心理学の目でプロレスを見る
頑強な身体に「原点回帰」の精神。身も心も鍛え上げるプロレスラー西村修氏の根底には、学問領域に留まることのない生きた哲学が流れている。
「プロレス界では、『その時代に適したプロレス』が求められる。今は、パワーの時代。でも、プロレスの本質は、パワーの力強さはもちろん、精神の強さが一番だと思う。それを忘れてはだめと思うし、その大切さを観客に伝えなければと思う」
パワーファイターの持つ力強さ、気迫、衝撃で観客を沸かせ、ショーとしての盛り上がりを重視する現代のプロレスの形に違和感を持った西村氏。プロレス本来の形を残したい、伝えたい一心で始めたのは、通信教育課程での心理学の勉強だった。

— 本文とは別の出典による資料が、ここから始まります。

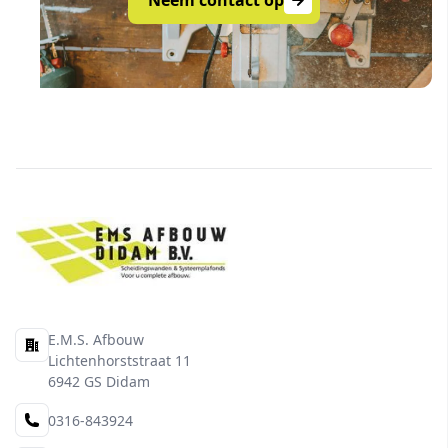
Neem contact op
E.M.S. Afbouw
Adres
Lichtenhorststraat 11
6942 GS Didam
0316-843924
Telefoon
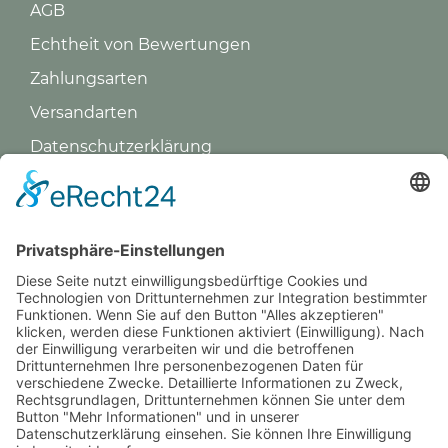
AGB
Echtheit von Bewertungen
Zahlungsarten
Versandarten
Datenschutz­erklärung
Impressum
GREVY ANGEBOT
Was ist Grevy?
BENUTZERANMELDUNG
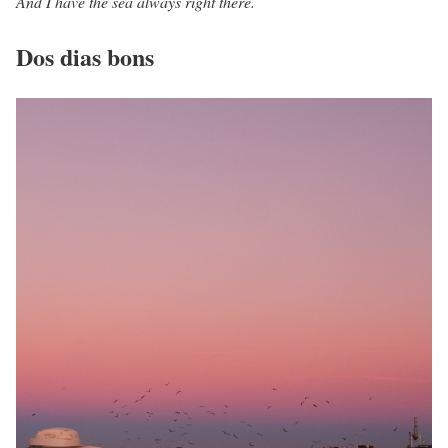
And I have the sea always right there.
Dos dias bons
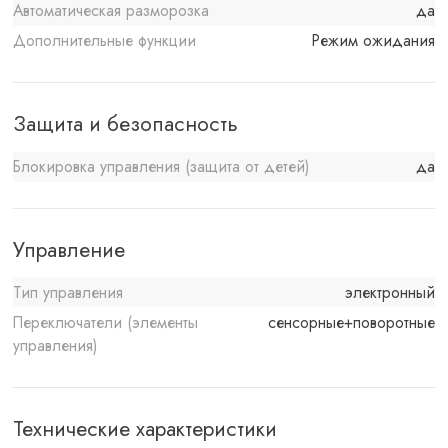
Автоматическая разморозка
да
Дополнительные функции
Режим ожидания
Защита и безопасность
Блокировка управления (защита от детей)
да
Управление
Тип управления
электронный
Переключатели (элементы
сенсорные+поворотные
управления)
Технические характеристики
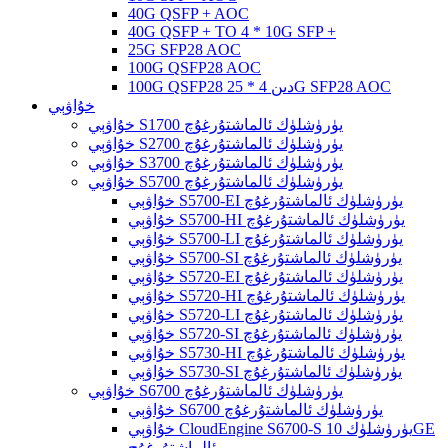
40G QSFP + AOC
40G QSFP + TO 4 * 10G SFP +
25G SFP28 AOC
100G QSFP28 AOC
100G QSFP28 دىن 4 * 25G SFP28 AOC
خۇاۋېي
خۇاۋېي S1700 يۈرۈشلۈك ئالماشتۇرغۇچ
خۇاۋېي S2700 يۈرۈشلۈك ئالماشتۇرغۇچ
خۇاۋېي S3700 يۈرۈشلۈك ئالماشتۇرغۇچ
خۇاۋېي S5700 يۈرۈشلۈك ئالماشتۇرغۇچ
خۇاۋېي S5700-EI يۈرۈشلۈك ئالماشتۇرغۇچ
خۇاۋېي S5700-HI يۈرۈشلۈك ئالماشتۇرغۇچ
خۇاۋېي S5700-LI يۈرۈشلۈك ئالماشتۇرغۇچ
خۇاۋېي S5700-SI يۈرۈشلۈك ئالماشتۇرغۇچ
خۇاۋېي S5720-EI يۈرۈشلۈك ئالماشتۇرغۇچ
خۇاۋېي S5720-HI يۈرۈشلۈك ئالماشتۇرغۇچ
خۇاۋېي S5720-LI يۈرۈشلۈك ئالماشتۇرغۇچ
خۇاۋېي S5720-SI يۈرۈشلۈك ئالماشتۇرغۇچ
خۇاۋېي S5730-HI يۈرۈشلۈك ئالماشتۇرغۇچ
خۇاۋېي S5730-SI يۈرۈشلۈك ئالماشتۇرغۇچ
خۇاۋېي S6700 يۈرۈشلۈك ئالماشتۇرغۇچ
خۇاۋېي S6700 يۈرۈشلۈك ئالماشتۇرغۇچ
خۇاۋېي CloudEngine S6700-S يۈرۈشلۈك 10GE
ئالماشتۇرغۇچ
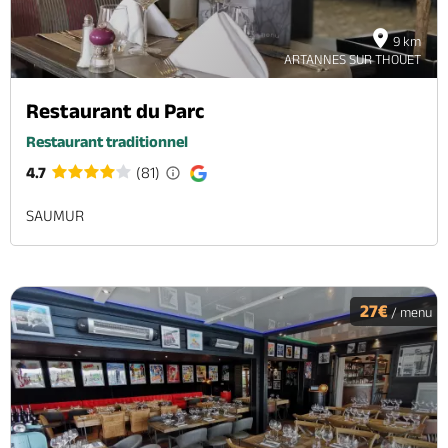
9 km
ARTANNES SUR THOUET
Restaurant du Parc
Restaurant traditionnel
4.7
(81)
SAUMUR
27€
/ menu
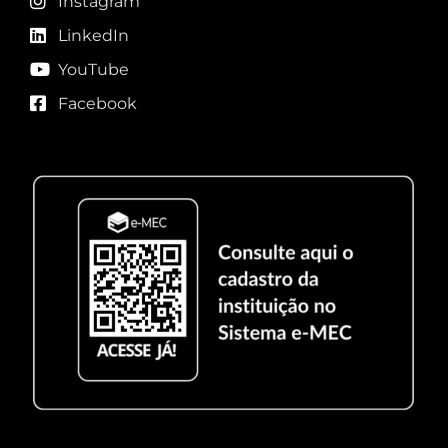
Instagram
LinkedIn
YouTube
Facebook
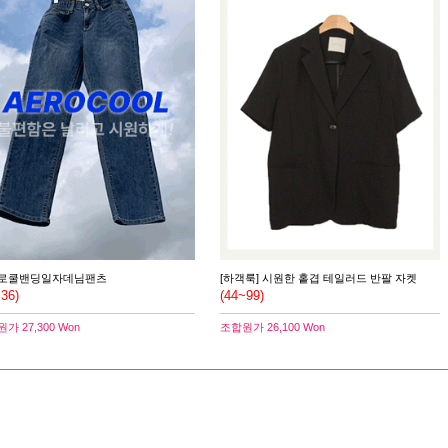
로쿨밴딩일자데님팬츠
[하객룩] 시원한 홑겹 테일러드 반팔 자켓
~36)
(44~99)
원가
27,300 Won
조합원가
26,100 Won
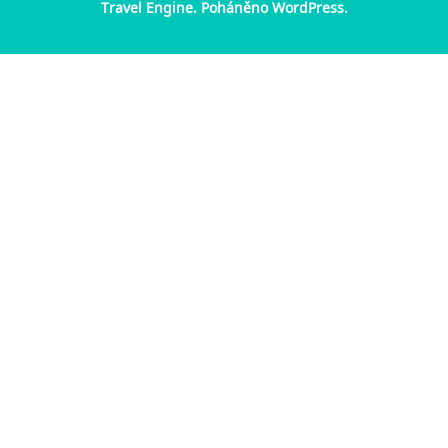
Travel Engine.
Poháněno
WordPress
.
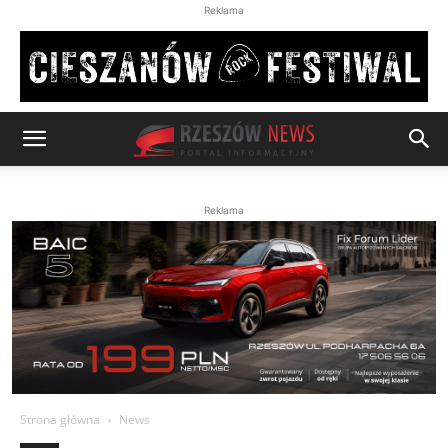
Reklama
Reklama
Strona główna
News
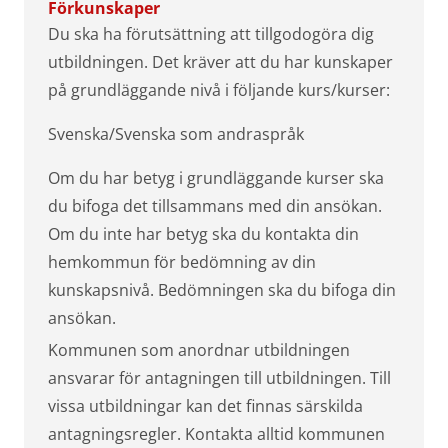
Förkunskaper
Du ska ha förutsättning att tillgodogöra dig
utbildningen. Det kräver att du har kunskaper
på grundläggande nivå i följande kurs/kurser:
Svenska/Svenska som andraspråk
Om du har betyg i grundläggande kurser ska
du bifoga det tillsammans med din ansökan.
Om du inte har betyg ska du kontakta din
hemkommun för bedömning av din
kunskapsnivå. Bedömningen ska du bifoga din
ansökan.
Kommunen som anordnar utbildningen
ansvarar för antagningen till utbildningen. Till
vissa utbildningar kan det finnas särskilda
antagningsregler. Kontakta alltid kommunen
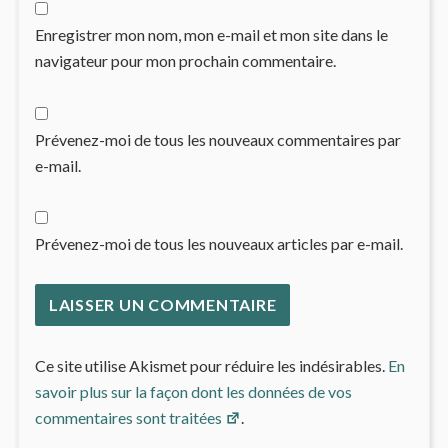
Enregistrer mon nom, mon e-mail et mon site dans le
navigateur pour mon prochain commentaire.
Prévenez-moi de tous les nouveaux commentaires par
e-mail.
Prévenez-moi de tous les nouveaux articles par e-mail.
Ce site utilise Akismet pour réduire les indésirables.
En
savoir plus sur la façon dont les données de vos
commentaires sont traitées
.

「時代を逆戻りさせることは出来ない。だから、プロレスの本質を心理学的な面から人にきちんと伝えられるように、プロレスにおける心理学を学術的に勉強しようと決めました」
高校卒業後は、プロレス修行の生活が中心。それ故、一般教養に関する自分の知識の狭さを痛感させられる日々が続いたという。

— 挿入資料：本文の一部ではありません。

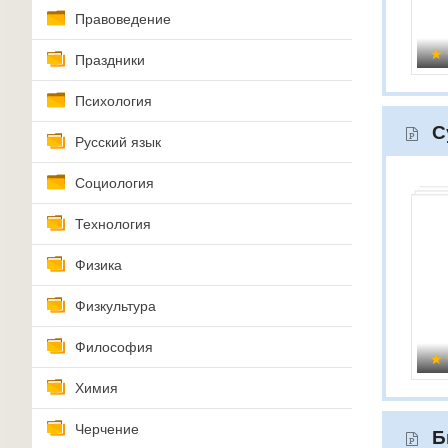
Правоведение
Праздники
Психология
С
Русский язык
Социология
Технология
Физика
Физкультура
Философия
Химия
Черчение
Б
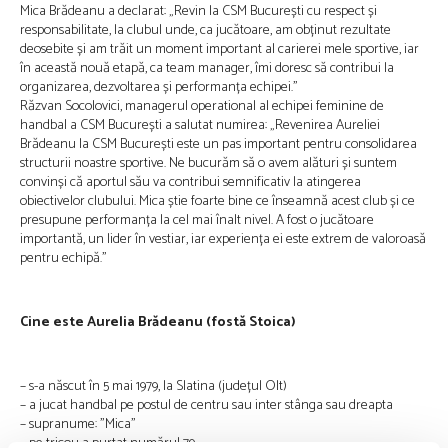
Mica Brădeanu a declarat: „Revin la CSM București cu respect și
responsabilitate, la clubul unde, ca jucătoare, am obținut rezultate
deosebite și am trăit un moment important al carierei mele sportive, iar
în această nouă etapă, ca team manager, îmi doresc să contribui la
organizarea, dezvoltarea și performanța echipei.”
Răzvan Socolovici, managerul operational al echipei feminine de
handbal a CSM București a salutat numirea: „Revenirea Aureliei
Brădeanu la CSM București este un pas important pentru consolidarea
structurii noastre sportive. Ne bucurăm să o avem alături și suntem
convinși că aportul său va contribui semnificativ la atingerea
obiectivelor clubului. Mica știe foarte bine ce înseamnă acest club și ce
presupune performanța la cel mai înalt nivel. A fost o jucătoare
importantă, un lider în vestiar, iar experiența ei este extrem de valoroasă
pentru echipă.”
Cine este Aurelia Brădeanu (fostă Stoica)
– s-a născut în 5 mai 1979, la Slatina (județul Olt)
– a jucat handbal pe postul de centru sau inter stânga sau dreapta
– supranume: ”Mica”
– pe tricou a purtat numărul 79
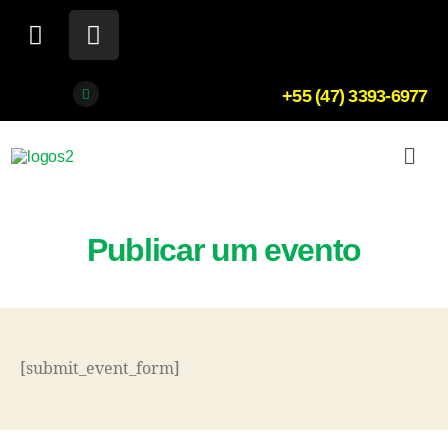
+55 (47) 3393-6977
Publicar um evento
[submit_event_form]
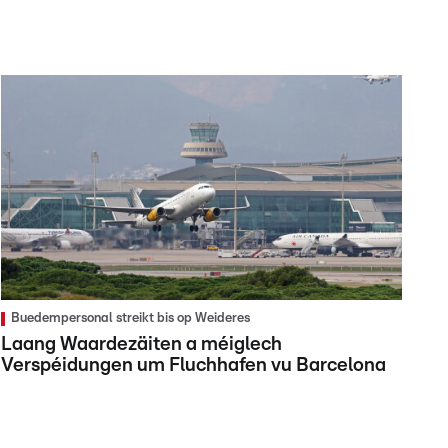
Buedempersonal streikt bis op Weideres
Laang Waardezäiten a méiglech
Verspéidungen um Fluchhafen vu Barcelona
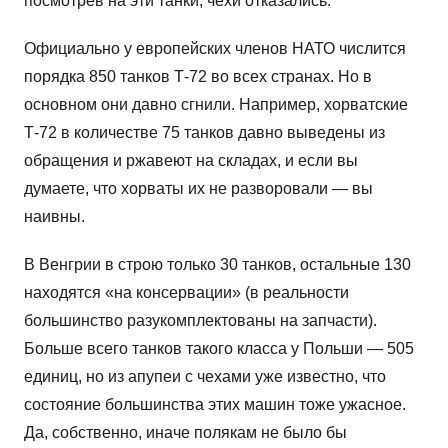
посмотрев на эти танки, чехи отказались.
Официально у европейских членов НАТО числится
порядка 850 танков Т-72 во всех странах. Но в
основном они давно сгнили. Например, хорватские
Т-72 в количестве 75 танков давно выведены из
обращения и ржавеют на складах, и если вы
думаете, что хорваты их не разворовали — вы
наивны.
В Венгрии в строю только 30 танков, остальные 130
находятся «на консервации» (в реальности
большинство разукомплектованы на запчасти).
Больше всего танков такого класса у Польши — 505
единиц, но из апупеи с чехами уже известно, что
состояние большинства этих машин тоже ужасное.
Да, собственно, иначе полякам не было бы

その中で気付いたのが「参考文献の梯子」をすることの大切さ。
「教科書、授業で出会うあらゆる人、モノ、コトが自分自身を立ち止まらせるきっかけを与えてくれる。だから出来るだけ多くのものに触れて、考えを巡らせたい」
例えば、史学。ある歴史上の人物に対して、その人の在り様や身に起こった出来事から、背景にあったであろう想いや生き様をなぞる。ひとりの人物から派生して、自伝や史書など、芋づる式に様々な情報に触れることで、得られる知識や想いは深まるのだという。
「初めはプロレスにおける自分なりの精神論を考える為に心理学を学び始めた。しかし今となっては、心理学だけでなく他の科目からの刺激も多い。それを自分自身に置き換えたり、立ち返ったりしながら学び続けています」
「学び」を「永遠に続けないといけないもの」と定義する西村氏。
「学びには終わりがない。だから、(通信教育課程の履修制限規定である)12年を意識するのでなく、12年を大いに突破してでも、自分自身の中で学びを続けていきたいと思っています」
学びを教科書や授業の中で完結せず、寄り道をすることで見えてくるものを自分の生き方、価値観に活かす。西村氏の言葉の節々からは、生きた勉強の大切さに気付かされる。